In this condition it is not unusual that any country may fail to keep their promises as per the signed agreement.
In this view, the government should not depend on one source for bringing vaccine as it is highly important to fight the pandemic.
"It is not unusual that India should have to ensure inoculating its own people first before exporting vaccines to others. In this situation we could fall in deep crises if we depend only one source," Professor Dr. Nazrul Islam, former Vice-Chancellor of Bangabandhu Sheikh Mujib Medical University (BSMMU), told The New Nation on Tuesday.
He suggested that the government must search other sources like Russian Sputnik or likewise to curb a lone source dependency to avoid any unexpected uncertainty.
The professor also stressed up on producing covid vaccine in other country's facilities and conduct trial with other producers.
When contacted, Professor Dr. M. Muzaherul Huq told The New Nation last night, "All vaccine producing countries have limitations of their productions." He said, "Depending only on India is a great mistake. We should explore other options and possibilities. The sooner is the better for the nation.
Bangladesh also should try to open dialogue with countries like China and Indonesia which are the large vaccine producing countries, he suggested.
After brushing up all uncertainty over the news of Indian vaccine exporting ban, the government of Bangladesh assured all on Tuesday that there is no confusion to get Oxford-AstraZeneca vaccine produced by India's Serum Institute as per the agreement signed earlier.
Health Secretary Abdul Mannan yesterday said after fund approval by the Executive Committee of the National Economic Council or ECNEC there is no reason to be concerned about getting Oxford-AstraZeneca vaccine in time from Indian producer.
The agreement had signed to procure the vaccine with the well understanding between Prime Minister Sheikh Hasina and Indian Prime Minister Narendra Modi. So there will be no obstacle to get the vaccine consignment within the time.
The Health Secretary said also that the ECNEC has approved an additional outlay of Tk 56.59 billion to import vaccine doses for the coronavirus.
A meeting led by Prime Minister Sheikh Hasina approved the additional funds to buy vaccines, Planning Minister MA Mannan said at a media briefing on Tuesday.

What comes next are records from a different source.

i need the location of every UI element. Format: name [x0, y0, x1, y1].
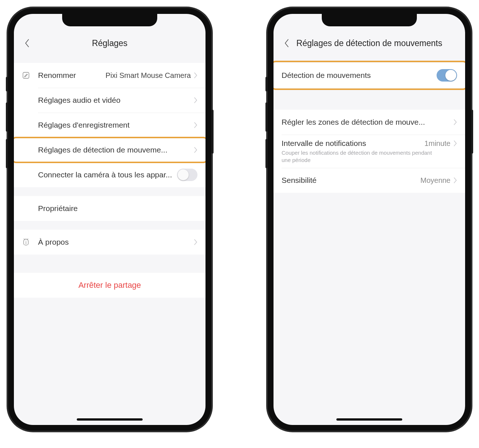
chevron-right-icon — [194, 122, 197, 128]
back-button[interactable] — [22, 38, 32, 48]
row-value: 1minute — [425, 139, 450, 148]
side-button — [211, 110, 214, 154]
row-motion-detection[interactable]: Réglages de détection de mouveme... — [14, 138, 205, 162]
page-title: Réglages de détection de mouvements — [278, 38, 461, 48]
row-label: Propriétaire — [38, 204, 197, 213]
phone-frame-left: Réglages Renommer Pixi Smart Mouse Camer… — [7, 7, 212, 432]
chevron-right-icon — [194, 147, 197, 153]
motion-settings-group: Régler les zones de détection de mouve..… — [274, 110, 465, 193]
chevron-left-icon — [284, 39, 289, 48]
chevron-right-icon — [453, 177, 457, 184]
row-label: Réglages audio et vidéo — [38, 96, 194, 105]
row-motion-toggle: Détection de mouvements — [274, 63, 465, 88]
home-indicator[interactable] — [77, 418, 143, 421]
row-label: Intervalle de notifications — [282, 139, 425, 148]
row-rename[interactable]: Renommer Pixi Smart Mouse Camera — [14, 63, 205, 88]
svg-rect-0 — [23, 72, 29, 79]
row-label: Sensibilité — [282, 176, 420, 185]
toggle-motion-detection[interactable] — [437, 69, 457, 82]
row-label: Réglages d'enregistrement — [38, 121, 194, 129]
row-subtitle: Couper les notifications de détection de… — [282, 149, 457, 163]
stop-sharing-label: Arrêter le partage — [78, 281, 141, 290]
chevron-right-icon — [453, 119, 457, 125]
row-label: À propos — [38, 238, 194, 246]
side-button — [6, 102, 8, 132]
side-button — [265, 139, 268, 168]
screen-left: Réglages Renommer Pixi Smart Mouse Camer… — [14, 14, 205, 425]
row-value: Pixi Smart Mouse Camera — [106, 71, 191, 80]
row-owner[interactable]: Propriétaire — [14, 196, 205, 221]
motion-toggle-group: Détection de mouvements — [274, 63, 465, 88]
page-title: Réglages — [73, 38, 146, 48]
chevron-left-icon — [24, 39, 30, 48]
svg-point-1 — [26, 241, 26, 241]
chevron-right-icon — [194, 97, 197, 103]
header: Réglages — [14, 32, 205, 54]
row-label: Connecter la caméra à tous les appar... — [38, 170, 177, 179]
row-recording[interactable]: Réglages d'enregistrement — [14, 113, 205, 138]
row-connect-all-devices: Connecter la caméra à tous les appar... — [14, 162, 205, 187]
toggle-connect-all[interactable] — [177, 169, 197, 181]
side-button — [6, 139, 8, 168]
back-button[interactable] — [282, 38, 292, 48]
settings-group-about: À propos — [14, 230, 205, 255]
row-interval[interactable]: Intervalle de notifications 1minute Coup… — [274, 135, 465, 168]
row-value: Moyenne — [420, 176, 450, 185]
chevron-right-icon — [194, 72, 197, 79]
settings-group-main: Renommer Pixi Smart Mouse Camera Réglage… — [14, 63, 205, 187]
stop-sharing-button[interactable]: Arrêter le partage — [14, 273, 205, 298]
row-zones[interactable]: Régler les zones de détection de mouve..… — [274, 110, 465, 135]
row-about[interactable]: À propos — [14, 230, 205, 255]
side-button — [265, 102, 268, 132]
row-label: Régler les zones de détection de mouve..… — [282, 118, 453, 127]
row-label: Renommer — [38, 71, 106, 80]
chevron-right-icon — [453, 140, 457, 147]
info-icon — [22, 238, 38, 246]
row-audio-video[interactable]: Réglages audio et vidéo — [14, 88, 205, 113]
settings-group-owner: Propriétaire — [14, 196, 205, 221]
row-label: Détection de mouvements — [282, 71, 437, 80]
header: Réglages de détection de mouvements — [274, 32, 465, 54]
side-button — [471, 110, 473, 154]
row-sensitivity[interactable]: Sensibilité Moyenne — [274, 168, 465, 193]
side-button — [265, 77, 268, 91]
chevron-right-icon — [194, 239, 197, 245]
screen-right: Réglages de détection de mouvements Déte… — [274, 14, 465, 425]
row-label: Réglages de détection de mouveme... — [38, 146, 194, 154]
notch — [322, 14, 417, 26]
phone-frame-right: Réglages de détection de mouvements Déte… — [267, 7, 472, 432]
home-indicator[interactable] — [336, 418, 402, 421]
side-button — [6, 77, 8, 91]
notch — [62, 14, 157, 26]
edit-icon — [22, 71, 38, 79]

The new funds boosted the COVID budget to Tk 67.86 billion, the minister said.
On the other hand, the Serum's chief also clarified that there will be no problem about exporting vaccines to neighboring countries. Serum Institute of India CEO Adar Poonawalla has tweeted that exports of COVID vaccines are permitted to all countries.
"I would like to clarify two matters; as there is confusion in the public domain, exports of vaccines are permitted to all countries and a joint public statement clearing up any recent miscommunication with regards to Bharat Biotech will be made," Poonawalla said on Twitter.
It comes amid concerns over whether the drug's arrival in Bangladesh would be delayed after Serum Institute on Sunday said it intends to concentrate on meeting India's own immediate demand in the next two months before exporting to other interested countries.
Bangladesh's Beximco Pharma has signed a deal with Serum Institute of India for 30 million doses of the Oxford-AstraZeneca vaccine. According to the contract, Serum Institute will send five million doses a month.